Exercise goal »
Please make an exact copy of the lines from the one holding "Answers to questions (153, 1299)" through the end of the data, both ends included, with no pictures.

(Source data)

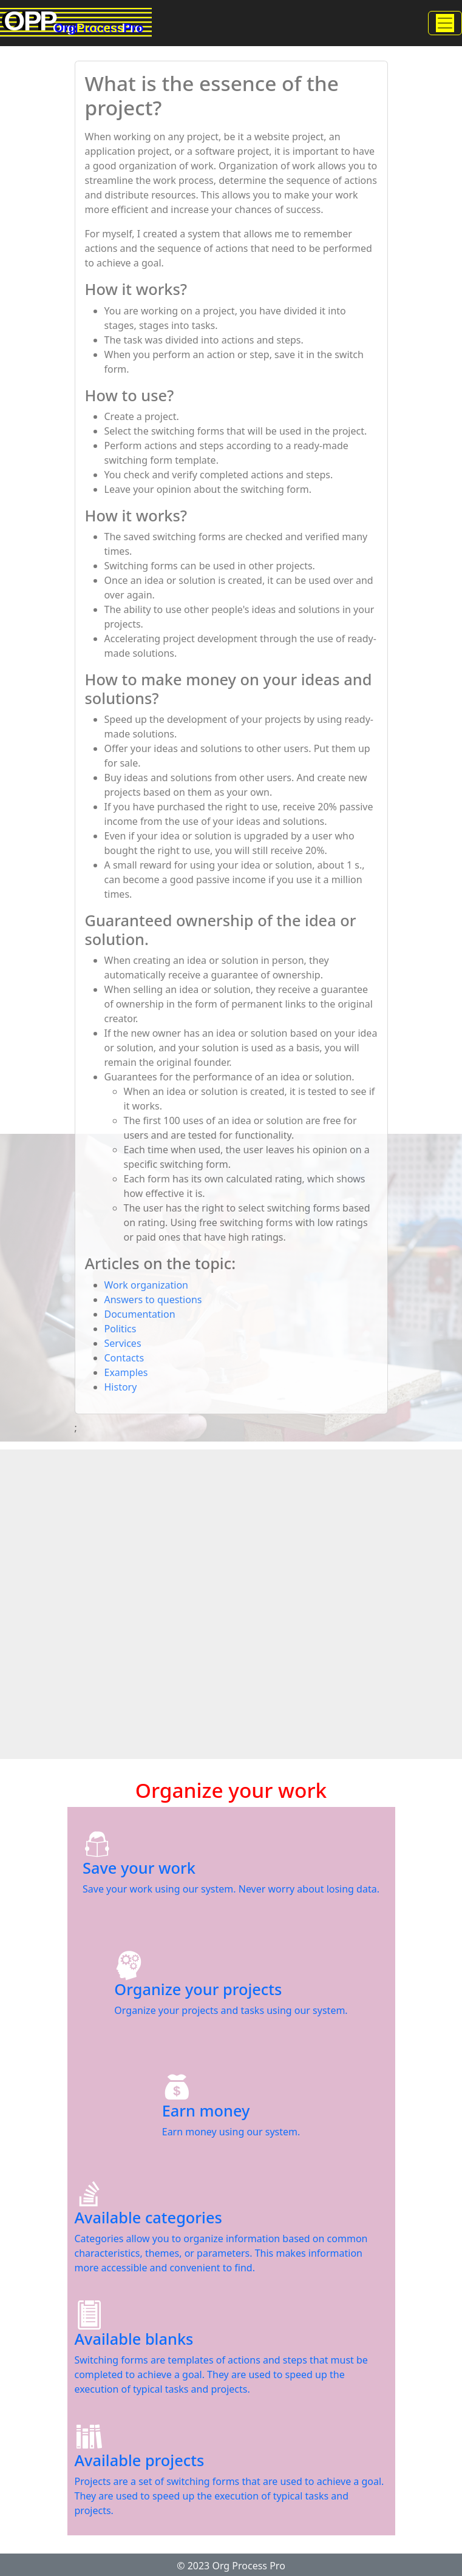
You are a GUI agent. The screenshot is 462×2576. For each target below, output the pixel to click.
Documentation (139, 1314)
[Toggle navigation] (445, 23)
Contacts (124, 1357)
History (120, 1387)
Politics (120, 1328)
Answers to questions (153, 1299)
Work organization (146, 1285)
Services (122, 1343)
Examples (126, 1372)
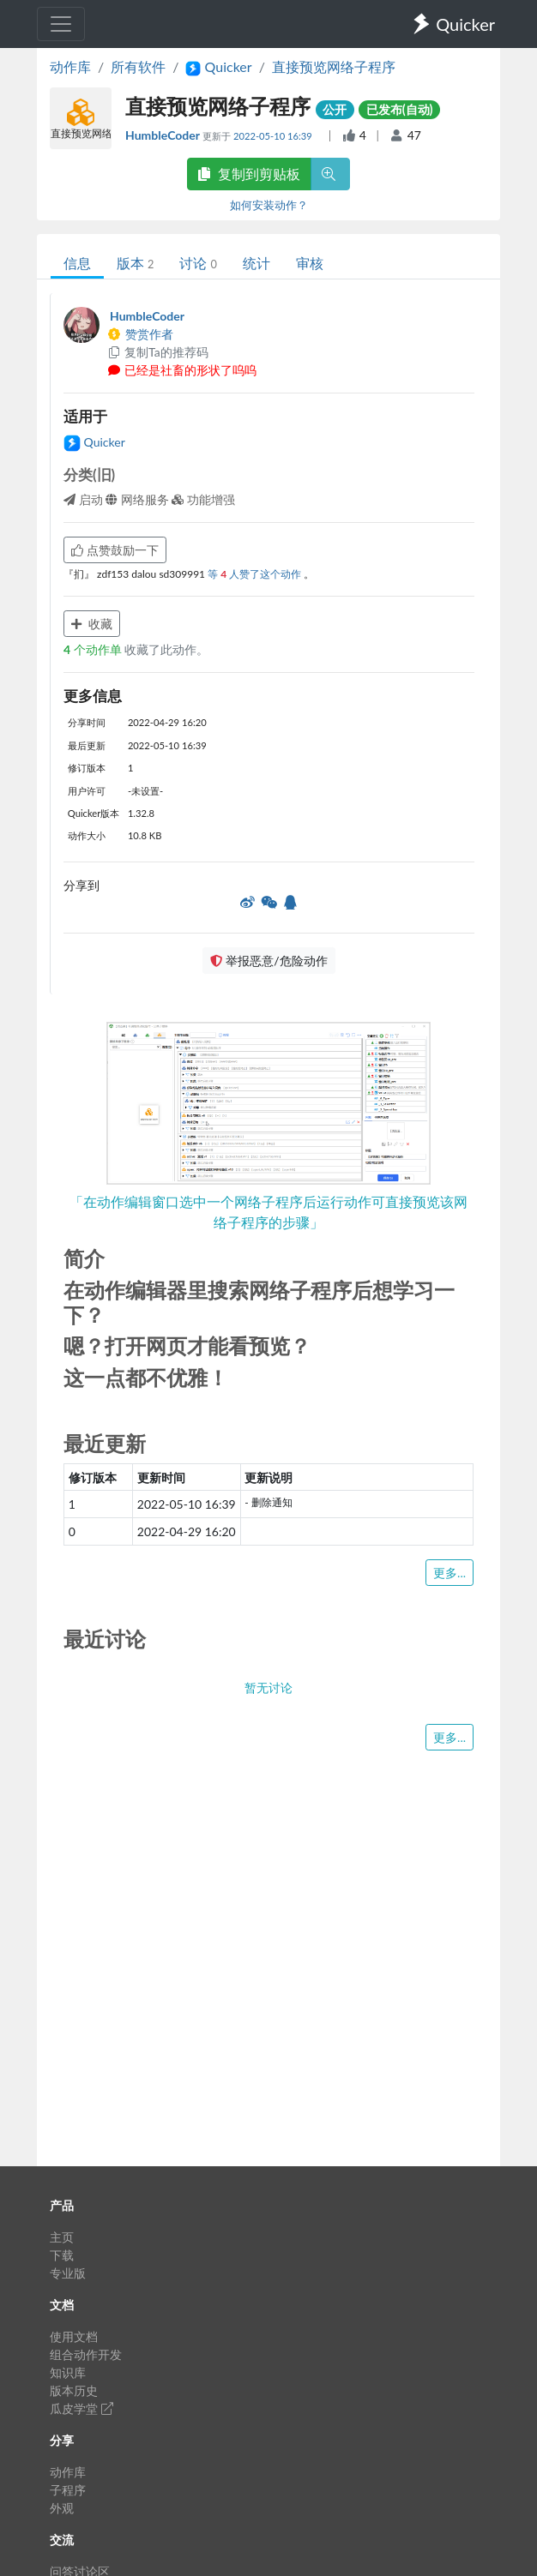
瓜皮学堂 (81, 2408)
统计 (256, 263)
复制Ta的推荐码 (157, 352)
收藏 (91, 623)
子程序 (68, 2490)
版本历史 (74, 2390)
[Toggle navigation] (61, 24)
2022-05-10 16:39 (274, 135)
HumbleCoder (163, 135)
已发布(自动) (399, 109)
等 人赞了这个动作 (256, 573)
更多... (449, 1572)
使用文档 (74, 2336)
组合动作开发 (86, 2354)
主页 (62, 2237)
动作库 (70, 66)
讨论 (197, 263)
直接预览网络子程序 (333, 66)
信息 (77, 263)
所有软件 (138, 66)
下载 (62, 2255)
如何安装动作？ (269, 205)
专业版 (68, 2273)
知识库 (68, 2372)
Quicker (94, 442)
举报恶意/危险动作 (268, 960)
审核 (309, 263)
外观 (62, 2508)
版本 (135, 263)
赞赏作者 (139, 334)
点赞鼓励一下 (115, 550)
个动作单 (93, 649)
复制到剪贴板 (248, 173)
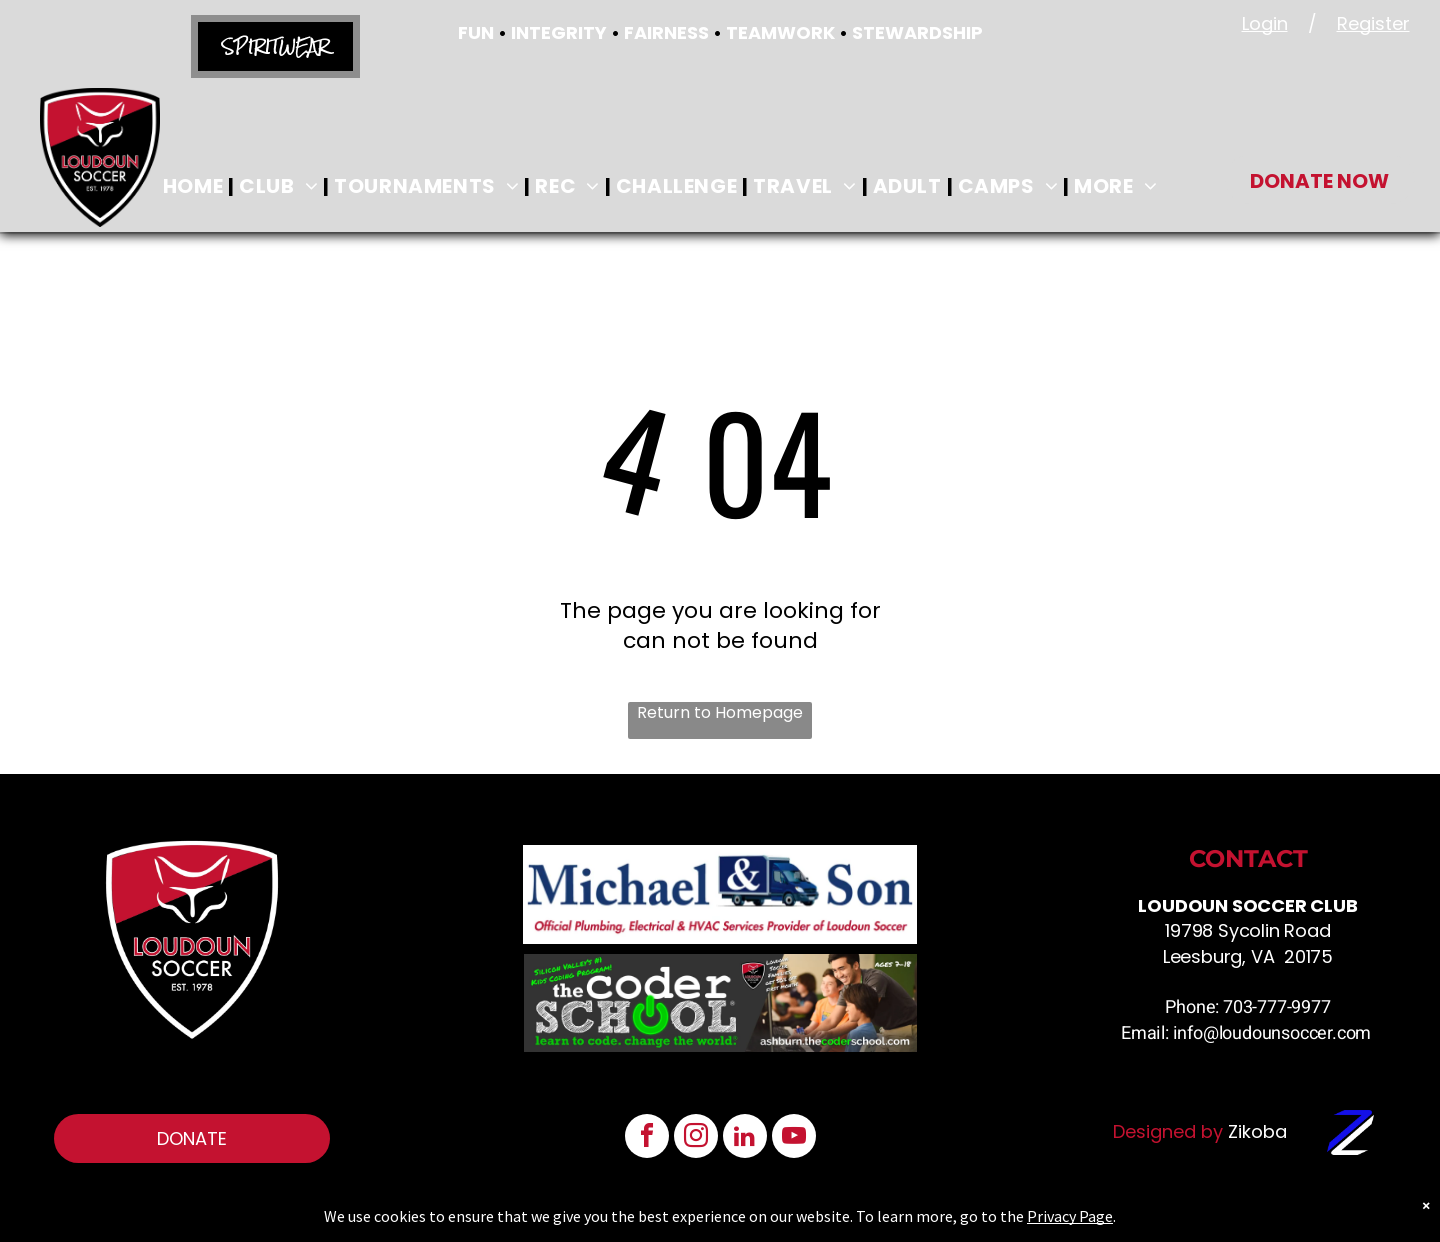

Solution for this problem »
Answers to questions (153, 1299)
Work organization (146, 1285)
Services (122, 1343)
Examples (126, 1372)
瓜皮学堂 (81, 2408)
统计 (256, 263)
复制Ta的推荐码 (157, 352)
收藏 (91, 623)
子程序 (68, 2490)
版本历史 (74, 2390)
[Toggle navigation] (61, 24)
2022-05-10 16:39 (274, 135)
HumbleCoder (163, 135)
已发布(自动) (399, 109)
等 人赞了这个动作 (256, 573)
更多... (449, 1572)
使用文档 (74, 2336)
组合动作开发 (86, 2354)
主页 (62, 2237)
动作库 (70, 66)
讨论 (197, 263)
直接预览网络子程序 (333, 66)
信息 (77, 263)
所有软件 (138, 66)
下载 (62, 2255)
如何安装动作？ (269, 205)
专业版 (68, 2273)
知识库 (68, 2372)
Quicker (94, 442)
举报恶意/危险动作 (268, 960)
审核 (309, 263)
外观 (62, 2508)
版本 (135, 263)
赞赏作者 (139, 334)
点赞鼓励一下 (115, 550)
个动作单 (93, 649)
复制到剪贴板 (248, 173)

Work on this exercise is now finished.